Yes, he wakes up crying and I will leave it 5 minutes but he doesn't stop. If I just pick him up he cries still and arches his back and won't be settled with a cuddle. I certainly don't rush to him I suppose. He always stands up and cries and won't lie back down. I left it 10 minutes once and he was still standing and crying. I think the standing is the problem as he can't fall back asleep like that can he! I have started to think it's because he's missing me. I work three days and read that can increase separation anxiety at night so I maybe I have to perserve with being there but not feeding him.

He slept through last night until 5am which was better than it has been.

OP posts:
Solo · 26/10/2011 13:17

Does he wake at fairly regular times each night?

Solo · 26/10/2011 13:29

If he does or even almost regularly then read THIS

redandyellowandpinkandgreen · 26/10/2011 21:36

Interesting thanks Solo.

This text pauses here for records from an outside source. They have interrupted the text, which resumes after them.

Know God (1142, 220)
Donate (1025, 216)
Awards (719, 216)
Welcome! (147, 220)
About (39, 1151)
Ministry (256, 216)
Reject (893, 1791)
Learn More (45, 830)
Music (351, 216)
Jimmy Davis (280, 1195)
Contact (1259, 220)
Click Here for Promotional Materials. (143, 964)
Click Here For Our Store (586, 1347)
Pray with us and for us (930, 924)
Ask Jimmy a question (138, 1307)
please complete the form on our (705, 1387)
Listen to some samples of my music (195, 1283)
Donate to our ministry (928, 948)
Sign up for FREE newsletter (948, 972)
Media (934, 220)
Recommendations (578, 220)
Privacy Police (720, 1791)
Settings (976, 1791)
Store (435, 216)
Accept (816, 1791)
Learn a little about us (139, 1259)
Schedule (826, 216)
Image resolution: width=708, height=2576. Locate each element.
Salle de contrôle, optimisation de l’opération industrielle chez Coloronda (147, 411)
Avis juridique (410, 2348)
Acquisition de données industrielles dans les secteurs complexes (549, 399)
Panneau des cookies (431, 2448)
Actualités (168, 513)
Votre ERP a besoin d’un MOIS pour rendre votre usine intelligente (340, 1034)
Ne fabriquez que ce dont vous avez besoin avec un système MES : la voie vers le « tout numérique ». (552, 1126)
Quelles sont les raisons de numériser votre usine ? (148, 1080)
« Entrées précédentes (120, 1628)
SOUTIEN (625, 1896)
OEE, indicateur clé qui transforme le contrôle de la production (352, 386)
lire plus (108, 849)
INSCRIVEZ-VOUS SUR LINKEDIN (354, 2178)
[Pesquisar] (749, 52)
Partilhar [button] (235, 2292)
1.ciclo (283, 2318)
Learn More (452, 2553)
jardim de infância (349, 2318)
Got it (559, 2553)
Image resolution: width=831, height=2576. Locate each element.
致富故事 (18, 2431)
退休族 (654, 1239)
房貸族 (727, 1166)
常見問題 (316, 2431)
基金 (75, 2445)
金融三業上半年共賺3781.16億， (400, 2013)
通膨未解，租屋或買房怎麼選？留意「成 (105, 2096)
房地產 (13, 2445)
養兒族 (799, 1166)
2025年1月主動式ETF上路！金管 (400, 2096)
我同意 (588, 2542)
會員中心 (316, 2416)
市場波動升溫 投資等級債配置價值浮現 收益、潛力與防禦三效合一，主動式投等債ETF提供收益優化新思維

He does wake pretty regularly at 5am so I could try it then but any other night waking doesn't seem to have a pattern.

OP posts:
Solo · 26/10/2011 23:57

Well, it's worth a try IMO/E as my Dd was still waking at 19 months and driving me to distraction! it sorted her out and I've never looked back :)

PatronSaintOfDucks · 27/10/2011 09:51

redandyellow, this is my experience with my 9-month DS. I just started "doing something" about his constant waking and wanting boob at night (4-5-6 times a night!) last Friday. I stopped feeding him at night. Just stopped. The improvement was vast and fast. For the past two nights he only woke up twice, and last night the first wake up was due to an alarm going off in his room at midnight (he was playing with the alarm clock in the day and must have accidentally tuned it on). I know that twice a night is still not sleeping through 7 to 7, but for me it is heaven and I am hoping that the wake-ups will eventually go down to nothing.

Now, you say that your DS will just not settle without a feed. I know all babies are different, but this was out situation too. I tried to settle him without a feed many times before by shushing/patting/cuddling/signing/rocking/standing on my head etc. Nothing like this ever worked. DS would just get more and more hysterical, sit up, crawl all over the cot and cry. But when I stopped feeding him last Friday I also reduced all night-time interaction to almost nothing. All I did was stay in the room and gently putting DS back down when he was sitting up. I must have done it about 200 times over the course of the first night. HOWEVER - this way he 1) settled without a feed in an 1 hour and 20 min max whereas before it regularly took me 2 hours of screaming to settle him even with a feed, 2) he only woke up 3 times this first night, and 3) the total amount of screaming was no more than we usually experience. He was totally fine in the morning and is still fine. Eats loads better in the day too.

Give it a try if you fancy it. Your DS may surprise you. Mine certainly surprised me. I never thought he would give up his beloved boob at night so easily.